For too long the industry has cultivated a “dark arts” reputation that discourages diversity and undermines effective communication. A cybersecurity CEO offers a three-step course correction.
Culture of Cybersecurity- Last year saw some of the largest security breakdowns of all time. Half a billion Marriott Starwood customers had their personal data compromised. More than 100 U.S. university research programs had valuable intellectual property stolen. Ransomware attacks disrupted municipal services in Atlanta and Baltimore. In the midst of these spectacular failures, spending on cybersecurity exceeded $80 billion in 2018, more than 2,000 security vendors are operating in the U.S. alone, and corporate executives and boards are carving out more time than ever to consider security risks. In what other arena is widespread success so elusive, and why does this strange anomaly persist in security?
Yes, cybersecurity is hard and always will be. Attackers will continue to innovate with dynamic new techniques, and opportunities to sow mayhem will proliferate as we bring more of our everyday lives into the digital realm.
But we can do better.
The big problem in security isn’t people, process, or technology.

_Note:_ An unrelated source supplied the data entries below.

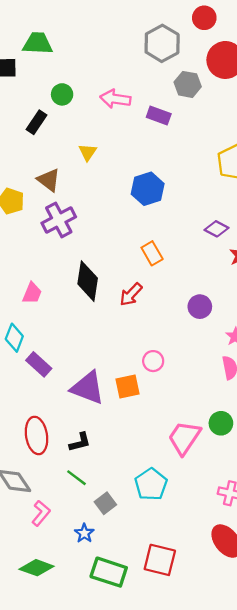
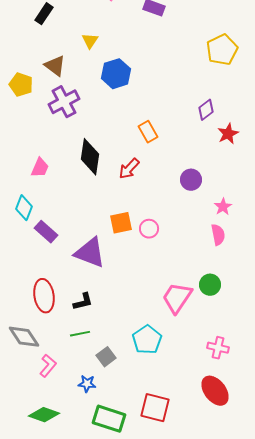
blue hexagon: (148, 189) -> (116, 74), moved
purple diamond: (216, 229) -> (206, 110), turned -65
orange square: (128, 387) -> (121, 223), moved
green line: (77, 478) -> (80, 334), turned -48
blue star: (84, 533) -> (87, 384), turned -30

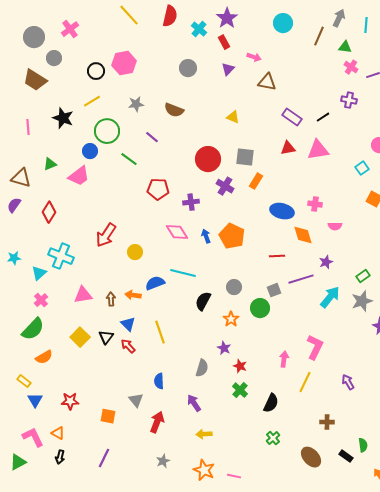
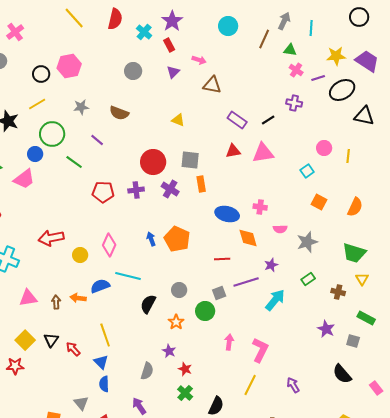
orange rectangle: (256, 181) -> (201, 184), turned -42
purple cross: (191, 202) -> (136, 190), moved
pink diamond: (177, 232) -> (109, 245), moved, turned 55
red arrow: (106, 235) -> (51, 238), turned 45
gray star: (362, 301) -> (307, 242), moved
blue triangle: (128, 324) -> (101, 362), moved
pink arrow: (284, 359) -> (229, 342), moved
red star: (70, 401) -> (15, 366), moved

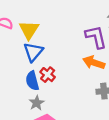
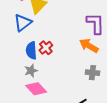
blue triangle: (33, 52) -> (23, 23), moved

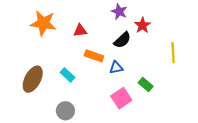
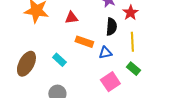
black semicircle: (122, 40) -> (111, 27), turned -42
yellow line: (173, 53) -> (132, 42), moved

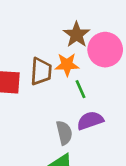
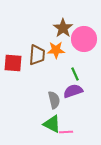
green line: (81, 89) -> (75, 74), moved

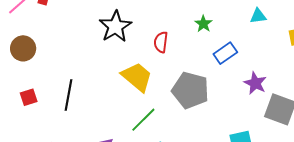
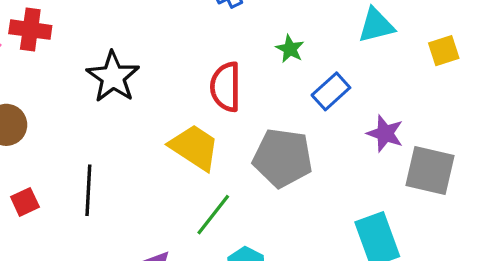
cyan triangle: (258, 16) -> (376, 25), size x1.4
black star: (115, 27) -> (113, 77), moved
red semicircle: (161, 42) -> (226, 87), size x1.4

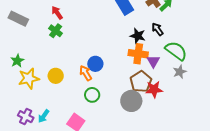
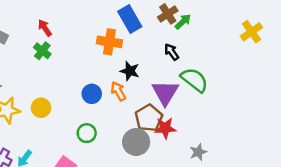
black star: (138, 36) -> (130, 71), moved
orange cross: (138, 54) -> (109, 42), moved
purple triangle: (153, 61) -> (165, 93), size x1.6
gray star: (180, 72) -> (198, 152), moved
orange arrow: (86, 73) -> (118, 91), moved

While imperfect, the industry is filled with hardworking and talented people, security awareness and processes are improving rapidly in most organizations, and there is no shortage of good technology.

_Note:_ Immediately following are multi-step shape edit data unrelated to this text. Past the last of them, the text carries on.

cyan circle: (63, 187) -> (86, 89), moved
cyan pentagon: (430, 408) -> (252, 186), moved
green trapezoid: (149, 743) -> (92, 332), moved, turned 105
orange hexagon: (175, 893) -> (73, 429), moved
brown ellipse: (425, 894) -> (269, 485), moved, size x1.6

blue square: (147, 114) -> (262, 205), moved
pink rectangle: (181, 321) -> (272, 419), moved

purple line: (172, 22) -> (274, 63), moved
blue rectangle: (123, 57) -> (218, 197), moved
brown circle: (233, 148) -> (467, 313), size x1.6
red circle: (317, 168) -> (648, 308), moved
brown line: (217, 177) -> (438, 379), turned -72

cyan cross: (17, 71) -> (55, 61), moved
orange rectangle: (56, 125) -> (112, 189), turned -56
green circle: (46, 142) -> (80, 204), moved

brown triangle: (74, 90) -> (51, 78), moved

The big problem is cultural, and it is at the root of all these other shortcomings.
Security too often wraps itself in an immature, dark-arts culture that hurts the people, the process, and the tech. This culture enables a lack of diversity in its talent base and deters new entrants, furthers its weaknesses in communicating effectively with its real constituents–the corporate and government leaders on whom citizens depend for security in their daily digital lives, and encourages tolerance for arcane, overly complex, and hard-to-use tools.
That this culture exists should not surprise us. There is a mystique to the cyber world. Many security researchers and engineers take pride in having earned their skills after countless energy-drink-fueled, late-night hours, often in classified arenas or in roles otherwise subject to confidentiality. The teams, the approaches, and the tools born of this mind-set and favored across the industry today are therefore mostly self-referential, aimed at experts, and indecipherable–by design–to outsiders. But there are not enough of these hyper-skilled defenders to fill the ranks of organizations faced with increasingly sophisticated attacks, and members of the security community aren’t the people it exists to serve.